Look through the material below and count the lines that hold "floor". Give that number by itself.

________________________

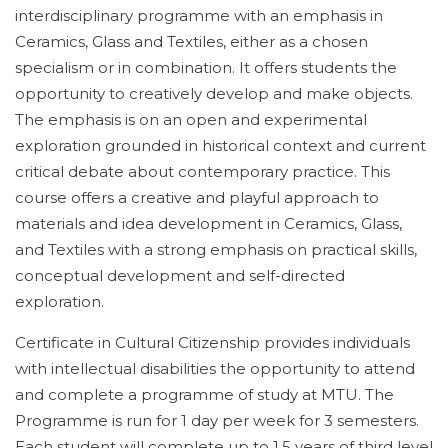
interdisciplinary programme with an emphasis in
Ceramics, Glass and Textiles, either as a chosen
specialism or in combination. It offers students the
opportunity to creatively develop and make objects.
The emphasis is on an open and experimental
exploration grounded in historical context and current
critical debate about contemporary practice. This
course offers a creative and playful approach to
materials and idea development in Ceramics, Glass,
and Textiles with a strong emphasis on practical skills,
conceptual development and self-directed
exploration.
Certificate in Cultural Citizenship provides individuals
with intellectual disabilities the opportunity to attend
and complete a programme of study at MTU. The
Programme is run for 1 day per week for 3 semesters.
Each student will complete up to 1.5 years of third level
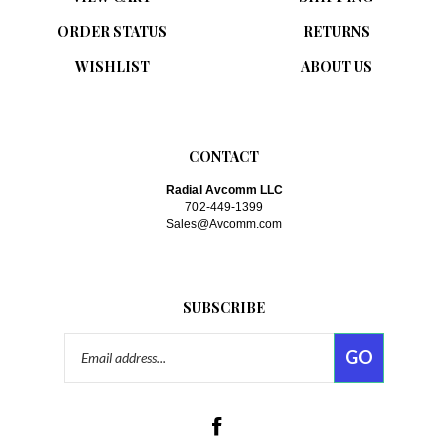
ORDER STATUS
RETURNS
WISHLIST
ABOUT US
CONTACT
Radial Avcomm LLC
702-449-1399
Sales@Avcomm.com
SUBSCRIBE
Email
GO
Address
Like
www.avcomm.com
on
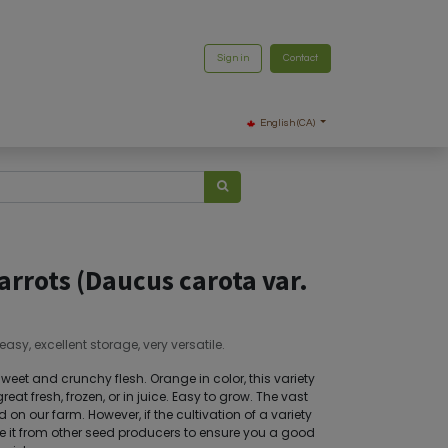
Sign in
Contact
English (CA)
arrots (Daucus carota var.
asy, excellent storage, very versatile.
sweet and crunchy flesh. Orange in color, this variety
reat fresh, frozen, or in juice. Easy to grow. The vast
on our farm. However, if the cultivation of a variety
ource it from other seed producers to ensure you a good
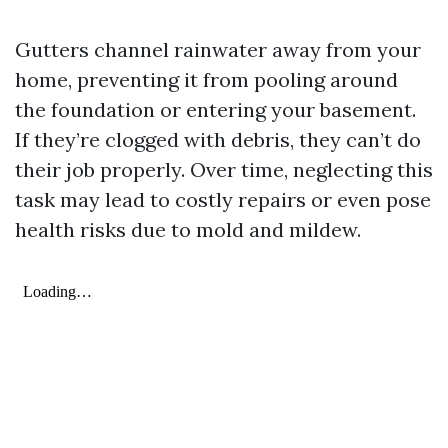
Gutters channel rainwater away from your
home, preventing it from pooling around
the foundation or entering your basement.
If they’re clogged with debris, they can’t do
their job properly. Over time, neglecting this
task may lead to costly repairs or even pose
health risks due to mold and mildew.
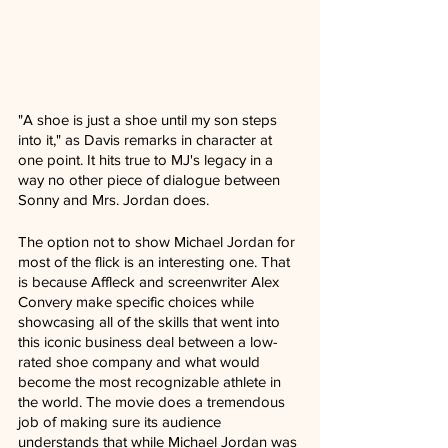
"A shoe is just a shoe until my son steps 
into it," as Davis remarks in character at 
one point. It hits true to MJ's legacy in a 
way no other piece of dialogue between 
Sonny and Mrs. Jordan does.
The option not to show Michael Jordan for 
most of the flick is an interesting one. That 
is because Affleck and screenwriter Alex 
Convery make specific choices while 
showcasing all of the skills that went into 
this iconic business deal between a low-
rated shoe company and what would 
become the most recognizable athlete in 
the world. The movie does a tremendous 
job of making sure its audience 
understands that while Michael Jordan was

________________________

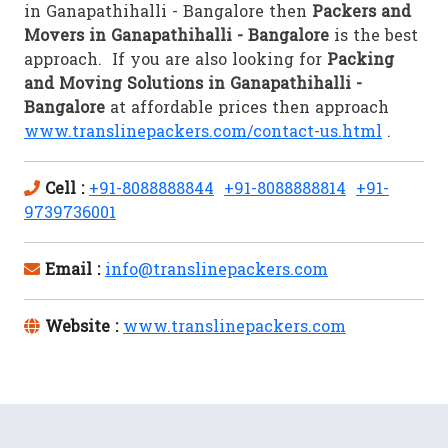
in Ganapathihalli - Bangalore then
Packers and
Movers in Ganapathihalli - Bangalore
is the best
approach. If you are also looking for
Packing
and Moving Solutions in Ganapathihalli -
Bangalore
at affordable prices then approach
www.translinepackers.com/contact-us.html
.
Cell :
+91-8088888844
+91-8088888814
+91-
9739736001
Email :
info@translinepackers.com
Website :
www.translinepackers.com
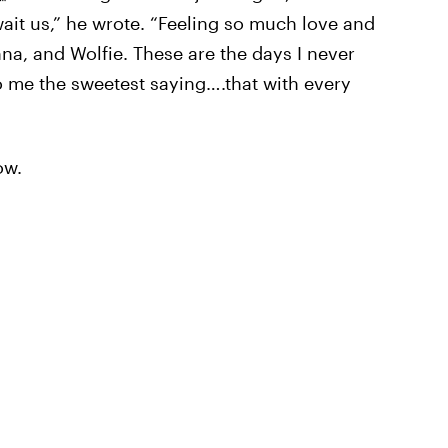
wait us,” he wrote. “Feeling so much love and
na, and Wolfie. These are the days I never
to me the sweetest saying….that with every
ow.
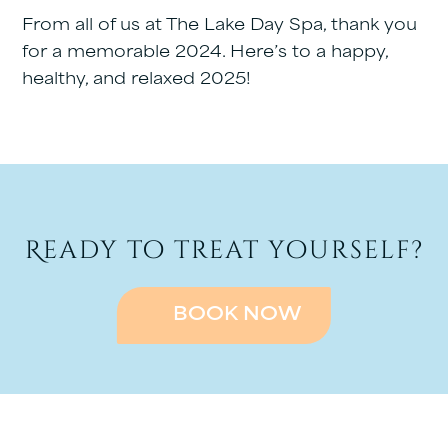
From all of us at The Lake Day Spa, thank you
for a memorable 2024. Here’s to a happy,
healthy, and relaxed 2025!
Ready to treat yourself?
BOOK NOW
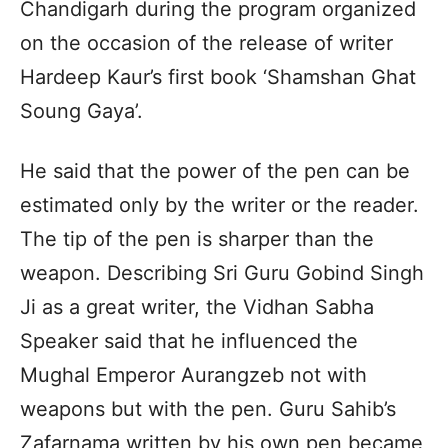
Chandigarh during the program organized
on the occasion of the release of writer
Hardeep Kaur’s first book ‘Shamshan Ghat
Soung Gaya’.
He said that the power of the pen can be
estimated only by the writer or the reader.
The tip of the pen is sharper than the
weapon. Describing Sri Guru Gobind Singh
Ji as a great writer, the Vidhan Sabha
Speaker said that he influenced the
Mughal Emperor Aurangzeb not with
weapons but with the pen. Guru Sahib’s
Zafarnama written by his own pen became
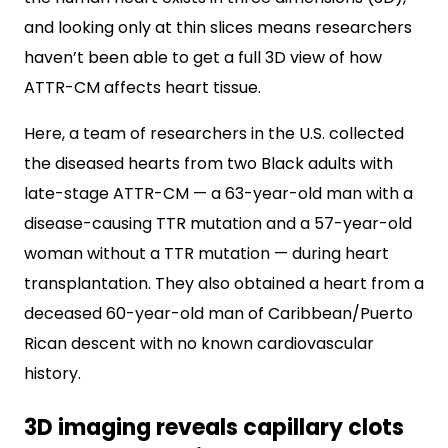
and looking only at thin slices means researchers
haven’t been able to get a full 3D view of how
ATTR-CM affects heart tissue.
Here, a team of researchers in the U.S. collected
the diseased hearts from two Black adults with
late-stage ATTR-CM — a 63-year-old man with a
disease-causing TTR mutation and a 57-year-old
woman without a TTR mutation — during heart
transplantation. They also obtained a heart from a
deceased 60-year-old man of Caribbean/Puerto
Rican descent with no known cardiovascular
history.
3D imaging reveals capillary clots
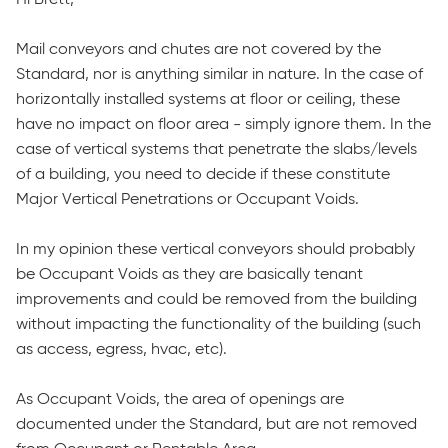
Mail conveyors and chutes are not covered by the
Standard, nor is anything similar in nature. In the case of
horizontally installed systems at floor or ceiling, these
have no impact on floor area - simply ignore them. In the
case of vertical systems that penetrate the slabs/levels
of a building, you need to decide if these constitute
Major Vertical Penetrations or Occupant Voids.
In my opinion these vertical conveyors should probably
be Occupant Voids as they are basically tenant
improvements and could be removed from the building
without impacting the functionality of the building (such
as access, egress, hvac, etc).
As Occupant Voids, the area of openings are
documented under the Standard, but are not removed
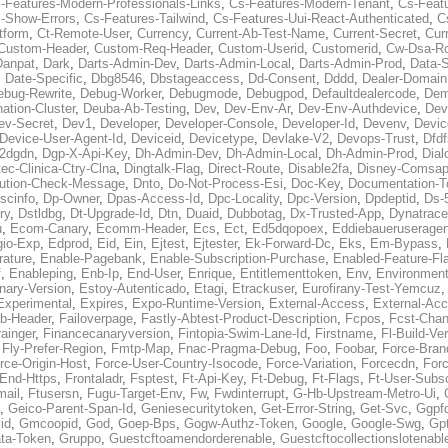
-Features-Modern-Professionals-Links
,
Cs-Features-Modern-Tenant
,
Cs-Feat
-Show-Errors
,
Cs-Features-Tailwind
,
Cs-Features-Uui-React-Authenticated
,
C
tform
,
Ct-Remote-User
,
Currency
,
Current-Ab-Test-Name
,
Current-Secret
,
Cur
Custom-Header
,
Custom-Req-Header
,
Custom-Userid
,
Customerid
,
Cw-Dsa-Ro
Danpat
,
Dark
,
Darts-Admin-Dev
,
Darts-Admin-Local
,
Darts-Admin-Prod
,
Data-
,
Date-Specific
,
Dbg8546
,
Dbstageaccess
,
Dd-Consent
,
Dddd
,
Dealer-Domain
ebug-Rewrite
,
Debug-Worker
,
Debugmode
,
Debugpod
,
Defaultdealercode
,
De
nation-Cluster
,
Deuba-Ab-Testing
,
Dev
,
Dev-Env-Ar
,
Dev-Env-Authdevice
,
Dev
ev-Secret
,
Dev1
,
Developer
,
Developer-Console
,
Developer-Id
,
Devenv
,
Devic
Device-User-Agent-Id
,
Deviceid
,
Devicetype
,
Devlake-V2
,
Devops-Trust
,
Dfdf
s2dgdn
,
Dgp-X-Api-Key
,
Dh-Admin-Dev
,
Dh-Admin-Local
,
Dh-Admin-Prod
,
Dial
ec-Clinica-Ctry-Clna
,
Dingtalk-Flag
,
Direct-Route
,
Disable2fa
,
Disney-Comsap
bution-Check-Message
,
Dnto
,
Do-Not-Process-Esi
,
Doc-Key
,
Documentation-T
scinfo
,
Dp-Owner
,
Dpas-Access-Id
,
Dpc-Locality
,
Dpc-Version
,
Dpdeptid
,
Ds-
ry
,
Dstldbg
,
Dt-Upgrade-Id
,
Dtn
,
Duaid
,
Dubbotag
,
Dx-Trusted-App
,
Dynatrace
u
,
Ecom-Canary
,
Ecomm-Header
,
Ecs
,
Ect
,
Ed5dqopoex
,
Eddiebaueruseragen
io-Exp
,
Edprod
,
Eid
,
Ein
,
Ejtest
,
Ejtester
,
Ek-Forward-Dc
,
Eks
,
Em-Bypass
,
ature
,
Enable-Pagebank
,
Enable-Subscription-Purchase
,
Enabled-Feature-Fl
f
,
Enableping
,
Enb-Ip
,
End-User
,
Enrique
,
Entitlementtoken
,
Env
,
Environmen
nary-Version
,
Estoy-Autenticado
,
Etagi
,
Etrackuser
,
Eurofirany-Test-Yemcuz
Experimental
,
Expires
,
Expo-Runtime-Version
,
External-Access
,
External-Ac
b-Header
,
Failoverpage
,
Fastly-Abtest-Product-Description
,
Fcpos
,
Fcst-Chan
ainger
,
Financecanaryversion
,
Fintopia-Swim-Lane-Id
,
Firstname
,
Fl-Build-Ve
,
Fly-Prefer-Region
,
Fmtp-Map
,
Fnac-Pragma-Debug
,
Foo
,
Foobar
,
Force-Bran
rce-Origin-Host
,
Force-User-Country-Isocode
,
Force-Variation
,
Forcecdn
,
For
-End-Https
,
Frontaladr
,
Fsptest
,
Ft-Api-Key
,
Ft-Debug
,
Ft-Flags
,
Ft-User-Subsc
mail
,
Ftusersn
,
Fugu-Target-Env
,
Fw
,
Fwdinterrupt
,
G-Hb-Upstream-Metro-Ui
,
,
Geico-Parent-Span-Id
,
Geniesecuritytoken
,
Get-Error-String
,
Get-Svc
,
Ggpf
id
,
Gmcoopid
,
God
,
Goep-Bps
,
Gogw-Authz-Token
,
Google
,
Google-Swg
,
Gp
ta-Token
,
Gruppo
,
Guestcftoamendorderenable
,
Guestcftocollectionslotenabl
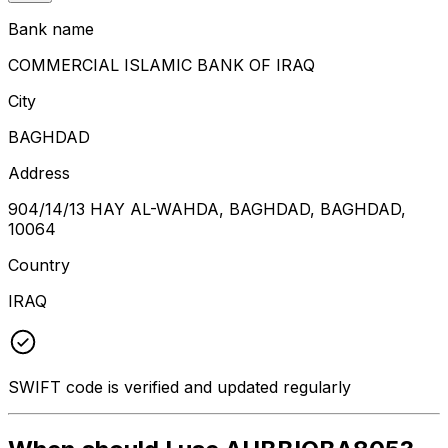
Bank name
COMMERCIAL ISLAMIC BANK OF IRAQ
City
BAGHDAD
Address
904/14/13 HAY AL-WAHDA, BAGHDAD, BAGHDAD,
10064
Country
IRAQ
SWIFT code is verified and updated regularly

________________________

§ **Output for this task**
2